### INFORMATION ###
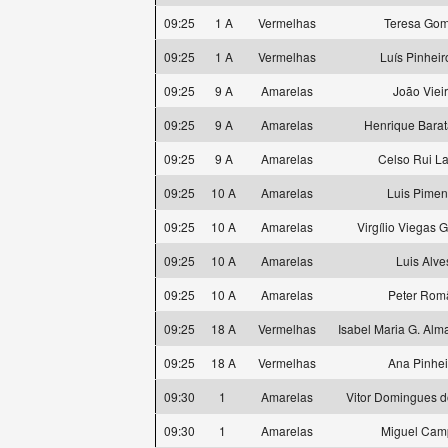
09:25
1 A
Vermelhas
Teresa Go
09:25
1 A
Vermelhas
Luís Pinheiro
09:25
9 A
Amarelas
João Viei
09:25
9 A
Amarelas
Henrique Barat
09:25
9 A
Amarelas
Celso Rui La
09:25
10 A
Amarelas
Luis Pimen
09:25
10 A
Amarelas
Virgílio Viegas G
09:25
10 A
Amarelas
Luis Alve
09:25
10 A
Amarelas
Peter Rom
09:25
18 A
Vermelhas
Isabel Maria G. Alm
09:25
18 A
Vermelhas
Ana Pinhei
09:30
1
Amarelas
Vitor Domingues d
09:30
1
Amarelas
Miguel Cam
###
TASK INSTRUCTIONS ▸ Skip the pictures and reproduce all remaining entries exactly.

YOUR RESPONSE ▸
09:25
1 A
Vermelhas
Teresa Go
09:25
1 A
Vermelhas
Luís Pinheiro
09:25
9 A
Amarelas
João Viei
09:25
9 A
Amarelas
Henrique Barat
09:25
9 A
Amarelas
Celso Rui La
09:25
10 A
Amarelas
Luis Pimen
09:25
10 A
Amarelas
Virgílio Viegas G
09:25
10 A
Amarelas
Luis Alve
09:25
10 A
Amarelas
Peter Rom
09:25
18 A
Vermelhas
Isabel Maria G. Alm
09:25
18 A
Vermelhas
Ana Pinhei
09:30
1
Amarelas
Vitor Domingues d
09:30
1
Amarelas
Miguel Cam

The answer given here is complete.